» **Exercise requirements**
From the line with "Suitable for Conservation Areas – Ideal for" to the last line of the data below, repeat every line exactly and add nothing.

» **Data provided**
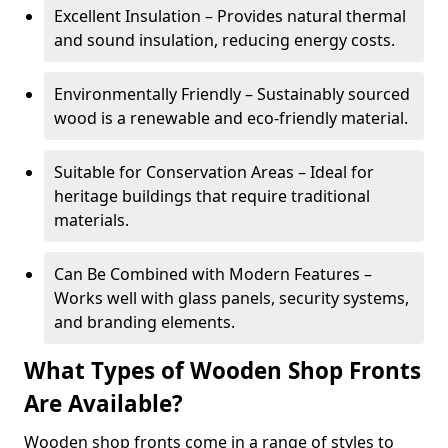
Excellent Insulation – Provides natural thermal
and sound insulation, reducing energy costs.
Environmentally Friendly – Sustainably sourced
wood is a renewable and eco-friendly material.
Suitable for Conservation Areas – Ideal for
heritage buildings that require traditional
materials.
Can Be Combined with Modern Features –
Works well with glass panels, security systems,
and branding elements.
What Types of Wooden Shop Fronts
Are Available?
Wooden shop fronts come in a range of styles to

» **Response**
Suitable for Conservation Areas – Ideal for
heritage buildings that require traditional
materials.
Can Be Combined with Modern Features –
Works well with glass panels, security systems,
and branding elements.
What Types of Wooden Shop Fronts
Are Available?
Wooden shop fronts come in a range of styles to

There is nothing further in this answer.